◆ **EXERCISE REQUIREMENTS**: Using the records below, write out only the lines from the line containing "résidé et enseigné" up to and including the line containing "пассажиров о задержках, отменах рейсов, а", exactly, with no pictures.

>>>

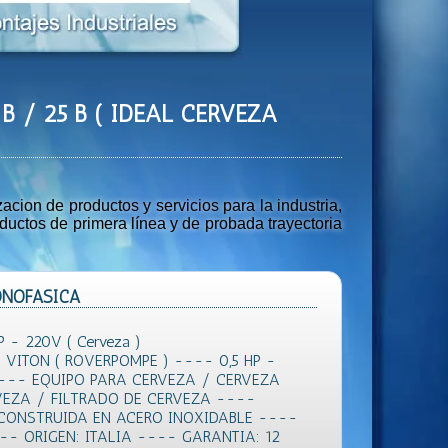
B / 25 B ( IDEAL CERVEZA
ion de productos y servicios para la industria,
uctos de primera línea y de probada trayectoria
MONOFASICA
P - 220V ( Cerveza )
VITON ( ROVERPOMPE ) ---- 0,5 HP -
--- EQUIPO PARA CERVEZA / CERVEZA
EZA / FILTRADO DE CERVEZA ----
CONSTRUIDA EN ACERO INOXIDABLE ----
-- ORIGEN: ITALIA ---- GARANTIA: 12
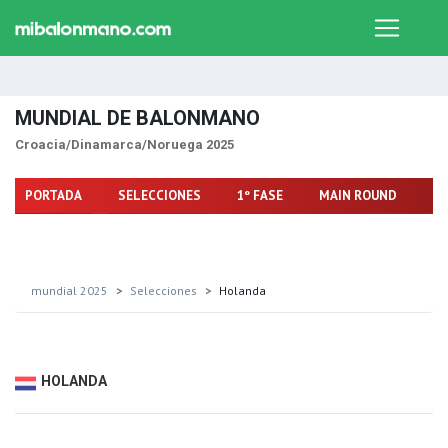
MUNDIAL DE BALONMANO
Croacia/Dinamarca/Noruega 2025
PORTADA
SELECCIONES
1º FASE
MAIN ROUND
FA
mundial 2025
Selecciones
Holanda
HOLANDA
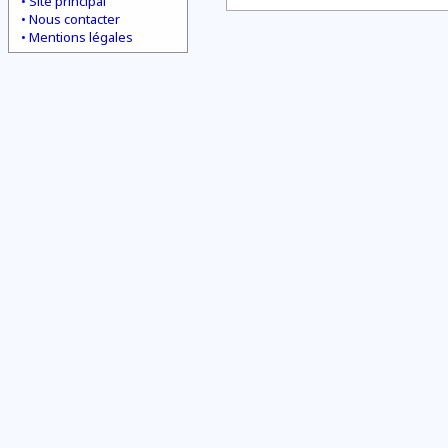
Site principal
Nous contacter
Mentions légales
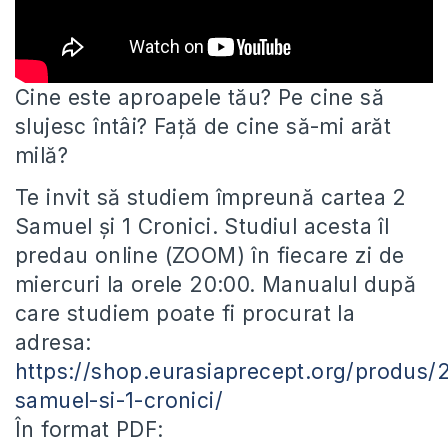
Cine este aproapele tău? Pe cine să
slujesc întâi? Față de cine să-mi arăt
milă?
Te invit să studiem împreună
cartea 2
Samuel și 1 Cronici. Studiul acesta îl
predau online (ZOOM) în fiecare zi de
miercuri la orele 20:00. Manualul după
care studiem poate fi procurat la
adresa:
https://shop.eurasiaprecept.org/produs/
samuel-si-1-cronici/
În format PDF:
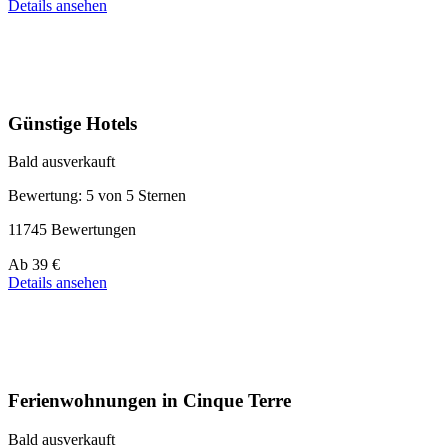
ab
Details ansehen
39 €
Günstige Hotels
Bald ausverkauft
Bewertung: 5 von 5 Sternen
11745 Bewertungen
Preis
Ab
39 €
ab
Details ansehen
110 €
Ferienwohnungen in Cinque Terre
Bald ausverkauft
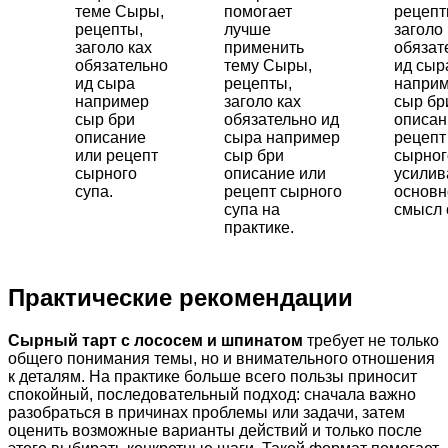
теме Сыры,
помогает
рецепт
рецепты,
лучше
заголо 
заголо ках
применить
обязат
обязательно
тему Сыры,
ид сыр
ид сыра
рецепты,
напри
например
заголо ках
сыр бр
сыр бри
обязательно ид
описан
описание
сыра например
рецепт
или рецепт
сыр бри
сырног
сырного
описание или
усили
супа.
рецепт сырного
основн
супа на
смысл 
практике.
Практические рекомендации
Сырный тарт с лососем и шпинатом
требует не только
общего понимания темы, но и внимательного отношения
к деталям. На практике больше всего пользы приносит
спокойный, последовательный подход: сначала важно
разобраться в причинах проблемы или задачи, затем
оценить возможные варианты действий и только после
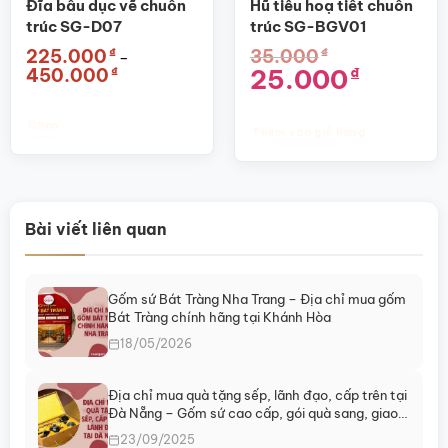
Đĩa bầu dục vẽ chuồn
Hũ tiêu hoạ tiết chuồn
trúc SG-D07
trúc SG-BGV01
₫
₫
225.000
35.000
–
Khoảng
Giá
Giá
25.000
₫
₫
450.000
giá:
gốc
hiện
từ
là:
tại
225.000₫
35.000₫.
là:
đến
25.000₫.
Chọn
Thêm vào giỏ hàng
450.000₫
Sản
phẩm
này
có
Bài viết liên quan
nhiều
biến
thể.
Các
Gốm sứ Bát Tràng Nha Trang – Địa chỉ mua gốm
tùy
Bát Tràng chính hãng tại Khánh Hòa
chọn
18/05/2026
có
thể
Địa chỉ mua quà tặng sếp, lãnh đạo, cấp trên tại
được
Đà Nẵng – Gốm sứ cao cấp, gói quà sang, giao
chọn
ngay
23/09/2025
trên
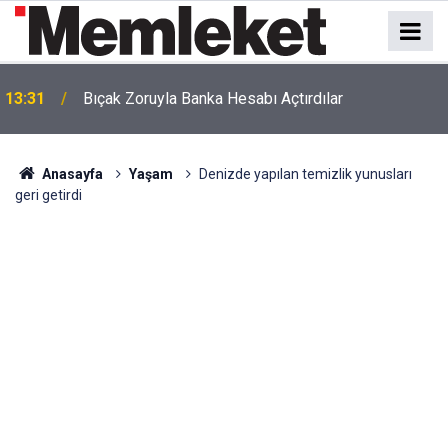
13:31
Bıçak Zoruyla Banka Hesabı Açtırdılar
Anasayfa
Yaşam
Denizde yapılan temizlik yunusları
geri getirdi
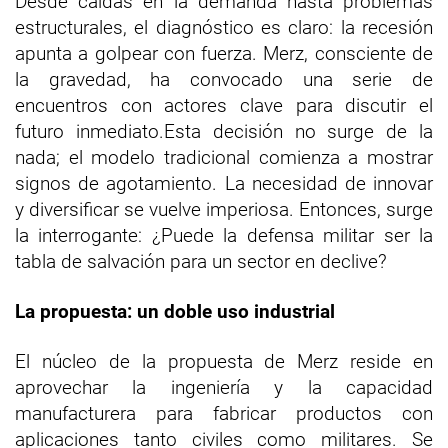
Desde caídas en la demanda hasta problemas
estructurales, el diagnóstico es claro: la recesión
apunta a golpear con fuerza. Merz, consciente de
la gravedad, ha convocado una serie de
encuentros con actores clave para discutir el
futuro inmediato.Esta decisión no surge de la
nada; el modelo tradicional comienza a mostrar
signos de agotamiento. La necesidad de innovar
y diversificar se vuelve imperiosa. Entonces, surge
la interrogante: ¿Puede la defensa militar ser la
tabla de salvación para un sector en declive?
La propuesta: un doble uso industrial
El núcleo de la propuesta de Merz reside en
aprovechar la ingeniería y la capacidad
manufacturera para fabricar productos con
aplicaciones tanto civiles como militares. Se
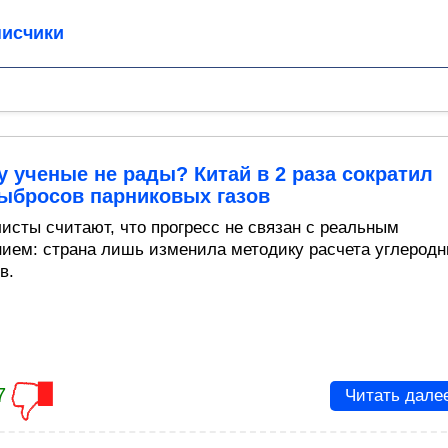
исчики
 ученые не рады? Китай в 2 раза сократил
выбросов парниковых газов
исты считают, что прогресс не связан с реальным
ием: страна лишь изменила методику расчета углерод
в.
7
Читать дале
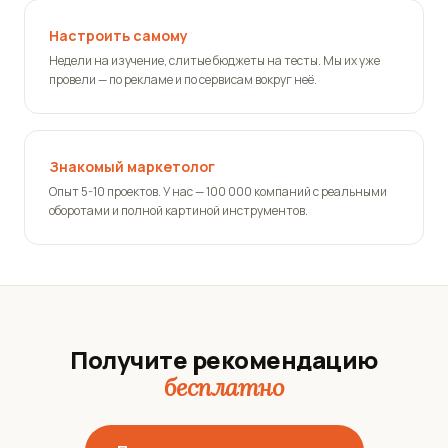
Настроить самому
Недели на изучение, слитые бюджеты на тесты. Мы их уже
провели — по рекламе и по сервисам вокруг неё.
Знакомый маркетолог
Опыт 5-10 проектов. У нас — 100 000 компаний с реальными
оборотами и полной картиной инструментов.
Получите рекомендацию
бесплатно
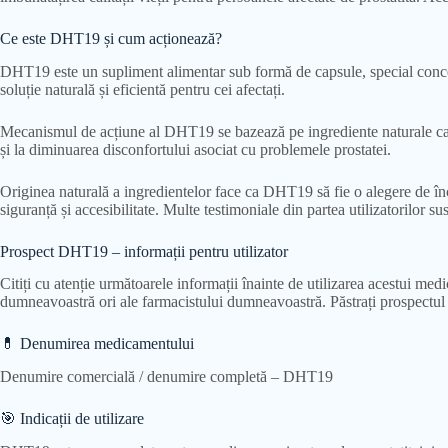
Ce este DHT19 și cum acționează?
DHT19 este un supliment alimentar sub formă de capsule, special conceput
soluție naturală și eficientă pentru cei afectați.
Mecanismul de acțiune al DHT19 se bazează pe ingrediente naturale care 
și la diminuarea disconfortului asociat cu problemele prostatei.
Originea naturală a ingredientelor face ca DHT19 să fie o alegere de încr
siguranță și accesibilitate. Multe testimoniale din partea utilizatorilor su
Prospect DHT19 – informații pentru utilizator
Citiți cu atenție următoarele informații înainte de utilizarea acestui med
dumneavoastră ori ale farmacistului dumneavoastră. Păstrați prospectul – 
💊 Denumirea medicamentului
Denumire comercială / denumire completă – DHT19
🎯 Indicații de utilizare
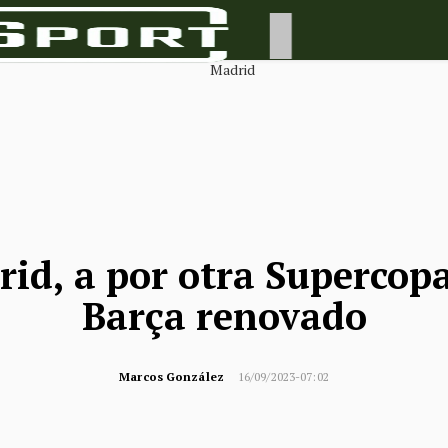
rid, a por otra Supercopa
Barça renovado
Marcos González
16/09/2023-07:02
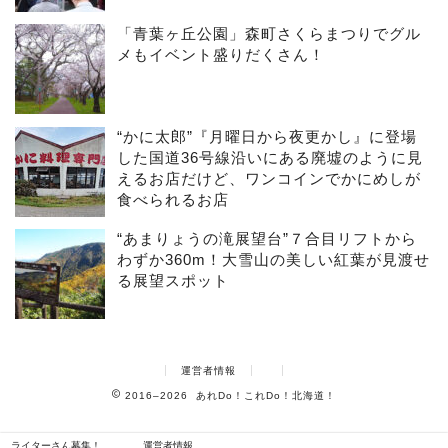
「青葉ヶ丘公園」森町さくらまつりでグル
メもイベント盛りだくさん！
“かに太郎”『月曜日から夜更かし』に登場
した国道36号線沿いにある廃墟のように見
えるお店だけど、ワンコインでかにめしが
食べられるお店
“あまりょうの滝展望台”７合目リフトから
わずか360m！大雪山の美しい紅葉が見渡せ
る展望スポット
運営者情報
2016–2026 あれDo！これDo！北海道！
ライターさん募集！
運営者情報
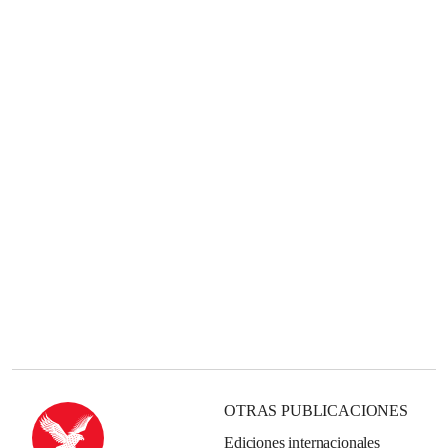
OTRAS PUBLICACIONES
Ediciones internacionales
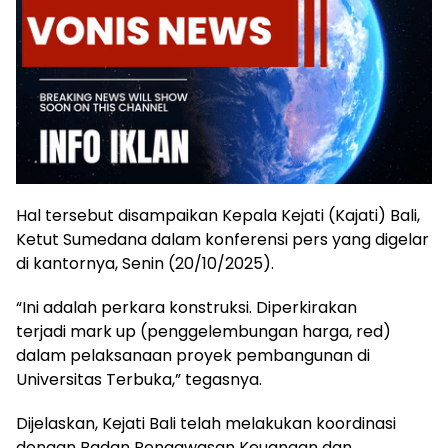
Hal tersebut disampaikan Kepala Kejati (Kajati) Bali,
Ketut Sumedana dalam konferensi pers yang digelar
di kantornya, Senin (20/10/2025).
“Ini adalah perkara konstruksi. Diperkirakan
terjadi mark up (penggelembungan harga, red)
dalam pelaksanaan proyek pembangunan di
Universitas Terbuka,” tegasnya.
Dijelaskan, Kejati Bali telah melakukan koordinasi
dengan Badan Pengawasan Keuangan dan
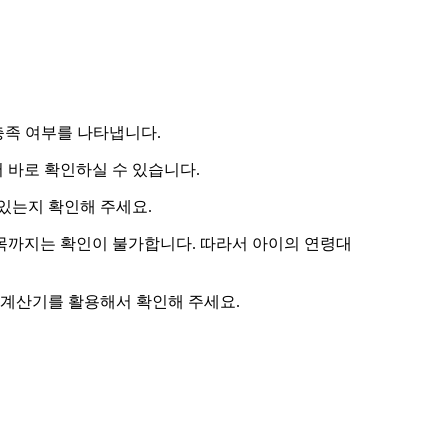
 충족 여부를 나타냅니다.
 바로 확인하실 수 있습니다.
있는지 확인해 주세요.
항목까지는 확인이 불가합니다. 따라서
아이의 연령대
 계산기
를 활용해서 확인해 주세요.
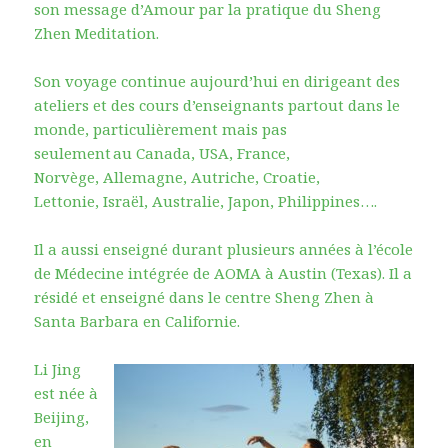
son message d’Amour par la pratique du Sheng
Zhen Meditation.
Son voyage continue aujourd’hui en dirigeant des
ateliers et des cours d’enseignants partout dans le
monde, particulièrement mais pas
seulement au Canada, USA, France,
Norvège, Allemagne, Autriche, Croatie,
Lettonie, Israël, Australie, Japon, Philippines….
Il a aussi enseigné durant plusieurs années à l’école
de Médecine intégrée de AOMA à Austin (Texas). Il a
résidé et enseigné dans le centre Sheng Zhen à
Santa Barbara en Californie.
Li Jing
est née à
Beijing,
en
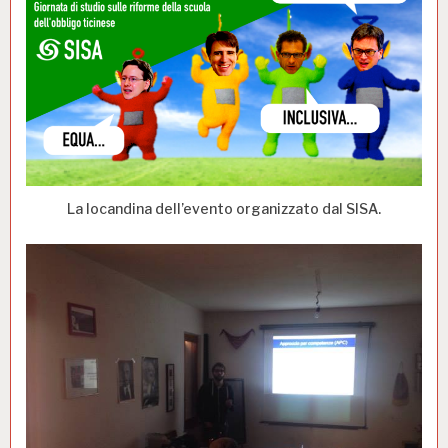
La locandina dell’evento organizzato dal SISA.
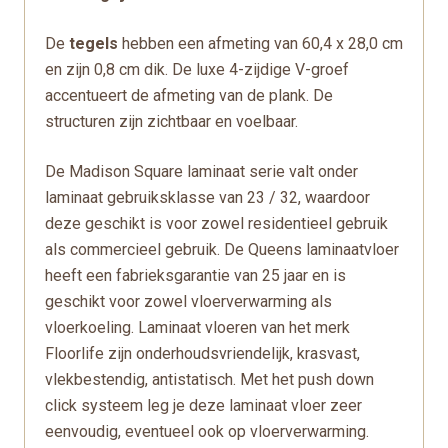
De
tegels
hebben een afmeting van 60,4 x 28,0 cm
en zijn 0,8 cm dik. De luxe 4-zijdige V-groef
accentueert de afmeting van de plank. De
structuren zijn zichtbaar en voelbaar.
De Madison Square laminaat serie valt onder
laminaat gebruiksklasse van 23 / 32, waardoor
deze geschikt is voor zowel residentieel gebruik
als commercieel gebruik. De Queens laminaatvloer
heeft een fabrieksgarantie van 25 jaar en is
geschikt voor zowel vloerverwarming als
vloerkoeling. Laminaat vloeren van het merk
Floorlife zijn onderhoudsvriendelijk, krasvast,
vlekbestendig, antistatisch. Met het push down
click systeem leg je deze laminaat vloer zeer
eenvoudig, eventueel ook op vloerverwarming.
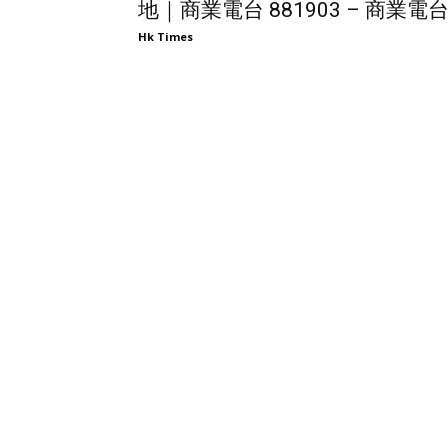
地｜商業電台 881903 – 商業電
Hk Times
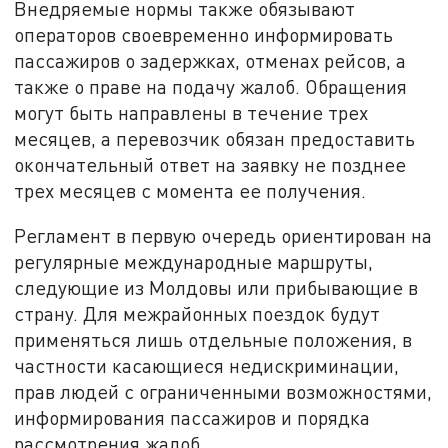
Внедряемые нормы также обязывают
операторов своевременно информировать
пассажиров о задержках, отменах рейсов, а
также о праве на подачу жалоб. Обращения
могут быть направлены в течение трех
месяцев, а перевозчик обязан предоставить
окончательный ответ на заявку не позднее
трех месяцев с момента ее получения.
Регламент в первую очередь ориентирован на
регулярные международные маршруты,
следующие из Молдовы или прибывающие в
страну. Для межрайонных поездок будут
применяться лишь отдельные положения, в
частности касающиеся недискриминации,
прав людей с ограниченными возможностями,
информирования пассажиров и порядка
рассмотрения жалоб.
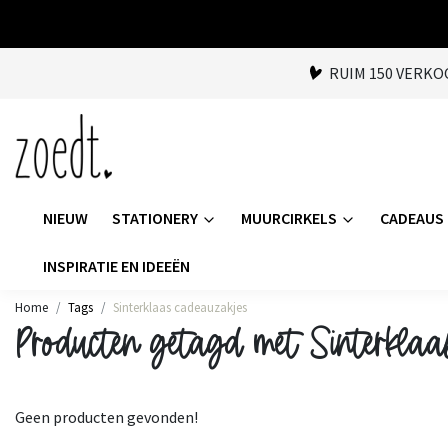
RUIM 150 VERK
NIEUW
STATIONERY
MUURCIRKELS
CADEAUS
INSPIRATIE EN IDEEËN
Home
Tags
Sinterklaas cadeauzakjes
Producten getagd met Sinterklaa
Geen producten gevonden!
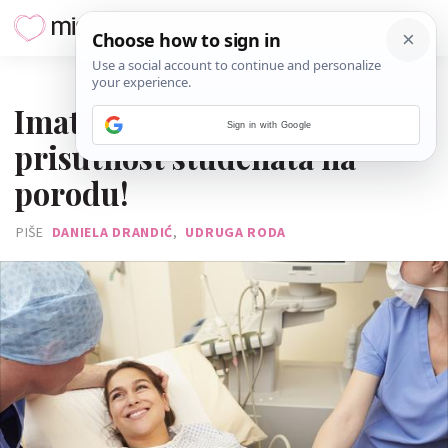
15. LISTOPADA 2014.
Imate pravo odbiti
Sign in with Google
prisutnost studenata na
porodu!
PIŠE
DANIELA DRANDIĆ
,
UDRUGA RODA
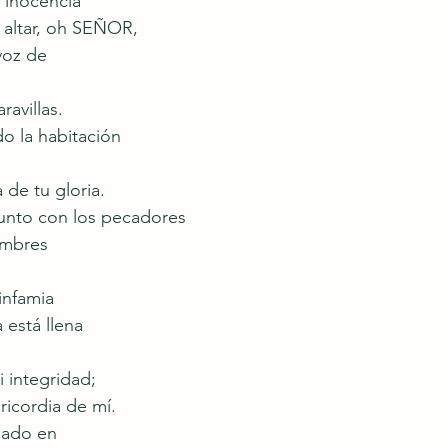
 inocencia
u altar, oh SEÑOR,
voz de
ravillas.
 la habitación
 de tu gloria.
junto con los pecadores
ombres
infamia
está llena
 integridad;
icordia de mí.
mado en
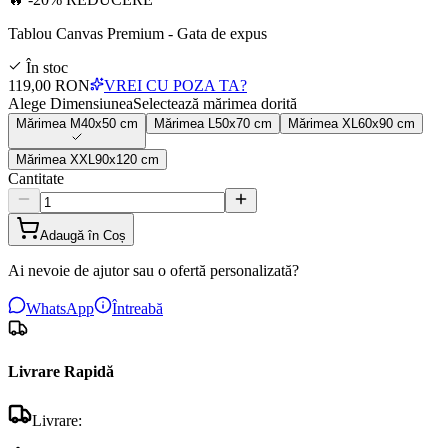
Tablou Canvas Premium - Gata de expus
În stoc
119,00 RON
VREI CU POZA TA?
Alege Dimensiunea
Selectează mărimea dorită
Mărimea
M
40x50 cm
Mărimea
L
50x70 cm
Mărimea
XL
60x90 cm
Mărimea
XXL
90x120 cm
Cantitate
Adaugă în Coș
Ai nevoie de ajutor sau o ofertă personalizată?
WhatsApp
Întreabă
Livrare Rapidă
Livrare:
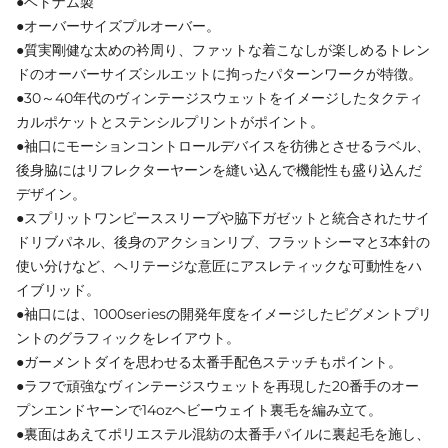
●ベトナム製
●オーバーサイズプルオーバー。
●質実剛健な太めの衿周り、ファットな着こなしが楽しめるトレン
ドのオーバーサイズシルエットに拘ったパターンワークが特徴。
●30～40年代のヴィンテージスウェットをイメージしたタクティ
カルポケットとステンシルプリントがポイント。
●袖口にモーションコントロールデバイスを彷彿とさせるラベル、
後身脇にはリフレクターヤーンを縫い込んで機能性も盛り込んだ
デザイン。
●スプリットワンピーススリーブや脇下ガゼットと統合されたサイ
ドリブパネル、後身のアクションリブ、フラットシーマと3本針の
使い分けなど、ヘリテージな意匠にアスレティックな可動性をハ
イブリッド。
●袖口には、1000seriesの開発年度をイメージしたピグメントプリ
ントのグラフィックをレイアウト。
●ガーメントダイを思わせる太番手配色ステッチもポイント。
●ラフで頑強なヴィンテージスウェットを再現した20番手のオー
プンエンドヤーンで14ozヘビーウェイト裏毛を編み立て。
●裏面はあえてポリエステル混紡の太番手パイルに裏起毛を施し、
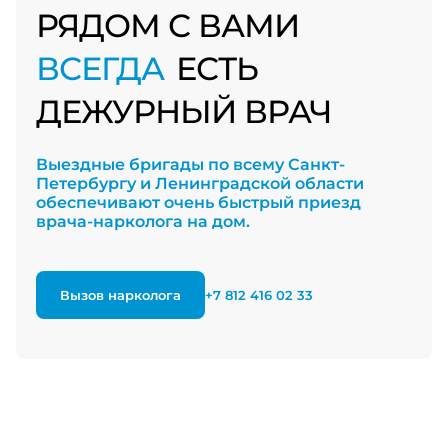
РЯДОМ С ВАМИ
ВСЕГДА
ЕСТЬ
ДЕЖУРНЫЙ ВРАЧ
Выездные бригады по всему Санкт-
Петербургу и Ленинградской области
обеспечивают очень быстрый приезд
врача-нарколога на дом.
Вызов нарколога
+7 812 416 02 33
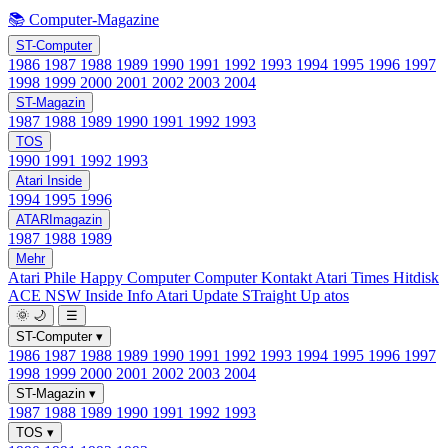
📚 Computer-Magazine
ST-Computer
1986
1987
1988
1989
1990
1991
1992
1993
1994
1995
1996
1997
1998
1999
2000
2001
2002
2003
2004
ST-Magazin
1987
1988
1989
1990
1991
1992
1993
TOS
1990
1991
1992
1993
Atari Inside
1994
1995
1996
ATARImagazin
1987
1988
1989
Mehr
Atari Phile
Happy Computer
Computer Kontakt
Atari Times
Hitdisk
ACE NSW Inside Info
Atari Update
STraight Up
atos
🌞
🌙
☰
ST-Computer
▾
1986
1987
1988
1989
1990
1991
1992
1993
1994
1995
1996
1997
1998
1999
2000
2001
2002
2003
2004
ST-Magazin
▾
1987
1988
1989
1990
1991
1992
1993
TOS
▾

<<<

◆ **RESULT BELOW**:
résidé et enseigné dans le centre Sheng Zhen à
Santa Barbara en Californie.
Li Jing
est née à
Beijing,
en
La locandina dell’evento organizzato dal SISA.
De
tegels
hebben een afmeting van 60,4 x 28,0 cm
en zijn 0,8 cm dik. De luxe 4-zijdige V-groef
accentueert de afmeting van de plank. De
structuren zijn zichtbaar en voelbaar.
De Madison Square laminaat serie valt onder
laminaat gebruiksklasse van 23 / 32, waardoor
deze geschikt is voor zowel residentieel gebruik
als commercieel gebruik. De Queens laminaatvloer
heeft een fabrieksgarantie van 25 jaar en is
geschikt voor zowel vloerverwarming als
vloerkoeling. Laminaat vloeren van het merk
Floorlife zijn onderhoudsvriendelijk, krasvast,
vlekbestendig, antistatisch. Met het push down
click systeem leg je deze laminaat vloer zeer
eenvoudig, eventueel ook op vloerverwarming.
地｜商業電台 881903 – 商業電
Hk Times
Внедряемые нормы также обязывают
операторов своевременно информировать
пассажиров о задержках, отменах рейсов, а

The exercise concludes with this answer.